WORK INSTRUCTIONS> Strip out the pictures and transcribe the records that follow exactly.

SOURCE INFORMATION>
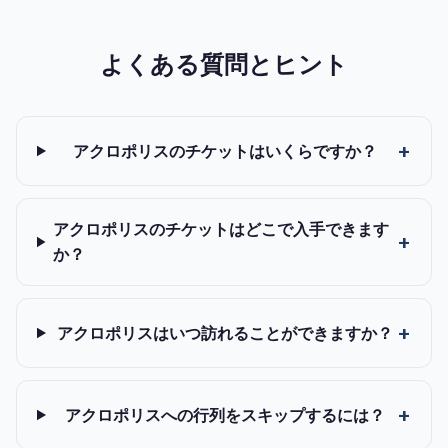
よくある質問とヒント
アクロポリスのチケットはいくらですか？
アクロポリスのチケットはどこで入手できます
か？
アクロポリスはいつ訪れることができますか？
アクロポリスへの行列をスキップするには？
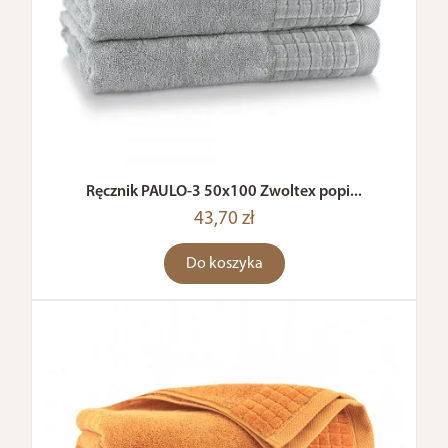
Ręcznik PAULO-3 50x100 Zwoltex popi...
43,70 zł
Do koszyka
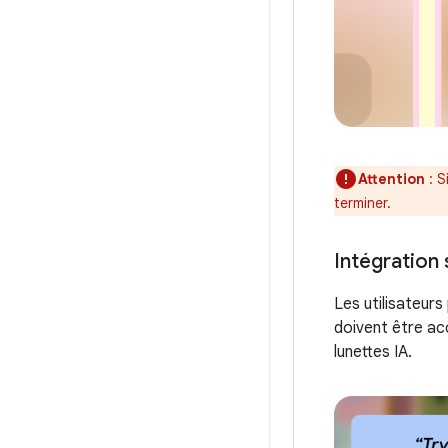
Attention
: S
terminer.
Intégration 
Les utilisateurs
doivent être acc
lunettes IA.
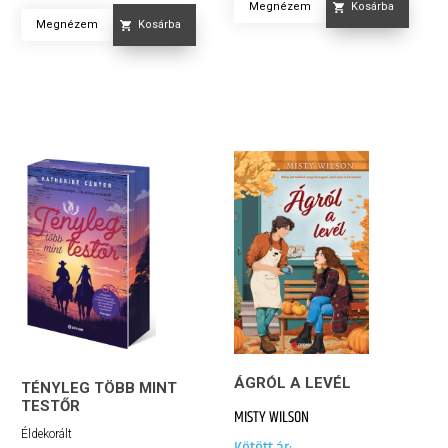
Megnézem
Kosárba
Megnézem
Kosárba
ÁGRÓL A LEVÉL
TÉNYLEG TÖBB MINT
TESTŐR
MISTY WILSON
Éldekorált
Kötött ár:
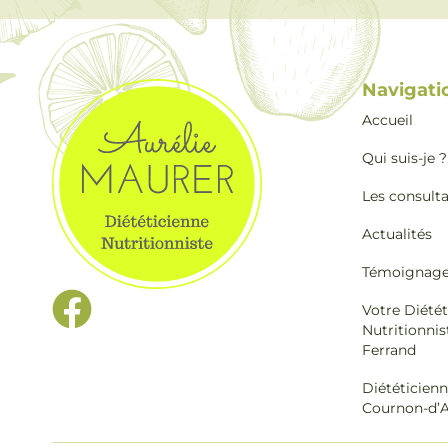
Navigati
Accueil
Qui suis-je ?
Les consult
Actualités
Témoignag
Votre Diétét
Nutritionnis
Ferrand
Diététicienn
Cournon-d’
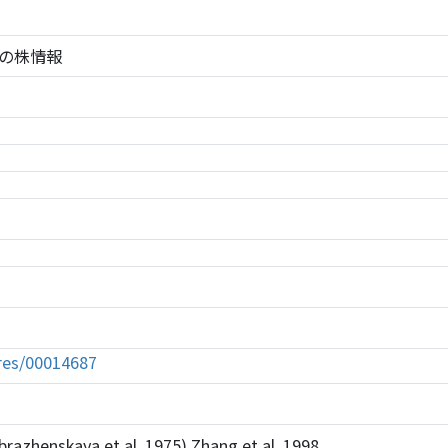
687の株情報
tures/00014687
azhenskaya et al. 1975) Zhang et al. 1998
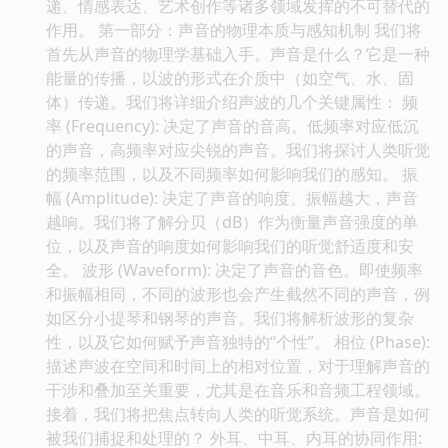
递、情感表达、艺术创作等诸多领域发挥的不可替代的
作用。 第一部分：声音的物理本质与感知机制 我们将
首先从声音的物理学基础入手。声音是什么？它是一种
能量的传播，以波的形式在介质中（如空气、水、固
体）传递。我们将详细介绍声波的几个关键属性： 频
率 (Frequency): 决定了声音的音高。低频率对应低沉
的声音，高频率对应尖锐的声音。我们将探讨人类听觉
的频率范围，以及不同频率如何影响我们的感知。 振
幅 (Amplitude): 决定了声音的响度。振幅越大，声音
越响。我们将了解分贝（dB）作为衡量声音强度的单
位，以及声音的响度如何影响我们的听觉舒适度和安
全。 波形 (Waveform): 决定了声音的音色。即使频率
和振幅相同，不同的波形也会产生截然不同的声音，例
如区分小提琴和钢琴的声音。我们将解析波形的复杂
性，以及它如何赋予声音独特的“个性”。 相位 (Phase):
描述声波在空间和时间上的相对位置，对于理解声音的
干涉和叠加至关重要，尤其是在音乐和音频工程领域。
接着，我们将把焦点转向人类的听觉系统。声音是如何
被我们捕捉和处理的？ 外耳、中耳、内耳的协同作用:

SOLUTION TO THIS EXERCISE>
よくある質問とヒント
アクロポリスのチケットはいくらですか？
アクロポリスのチケットはどこで入手できます
か？
アクロポリスはいつ訪れることができますか？
アクロポリスへの行列をスキップするには？
Ręcznik PAULO-3 50x100 Zwoltex popi...
43,70 zł
Do koszyka
Attention
: S
terminer.
Intégration 
Les utilisateurs
doivent être acc
lunettes IA.
Megnézem
Kosárba
Megnézem
Kosárba
ÁGRÓL A LEVÉL
TÉNYLEG TÖBB MINT
TESTŐR
MISTY WILSON
Éldekorált
Kötött ár:
Navigati
Accueil
Qui suis-je ?
Les consult
Actualités
Témoignag
Votre Diétét
Nutritionnis
Ferrand
Diététicienn
Cournon-d’
687の株情報
tures/00014687
azhenskaya et al. 1975) Zhang et al. 1998
递、情感表达、艺术创作等诸多领域发挥的不可替代的
作用。 第一部分：声音的物理本质与感知机制 我们将
首先从声音的物理学基础入手。声音是什么？它是一种
能量的传播，以波的形式在介质中（如空气、水、固
体）传递。我们将详细介绍声波的几个关键属性： 频
率 (Frequency): 决定了声音的音高。低频率对应低沉
的声音，高频率对应尖锐的声音。我们将探讨人类听觉
的频率范围，以及不同频率如何影响我们的感知。 振
幅 (Amplitude): 决定了声音的响度。振幅越大，声音
越响。我们将了解分贝（dB）作为衡量声音强度的单
位，以及声音的响度如何影响我们的听觉舒适度和安
全。 波形 (Waveform): 决定了声音的音色。即使频率
和振幅相同，不同的波形也会产生截然不同的声音，例
如区分小提琴和钢琴的声音。我们将解析波形的复杂
性，以及它如何赋予声音独特的“个性”。 相位 (Phase):
描述声波在空间和时间上的相对位置，对于理解声音的
干涉和叠加至关重要，尤其是在音乐和音频工程领域。
接着，我们将把焦点转向人类的听觉系统。声音是如何
被我们捕捉和处理的？ 外耳、中耳、内耳的协同作用:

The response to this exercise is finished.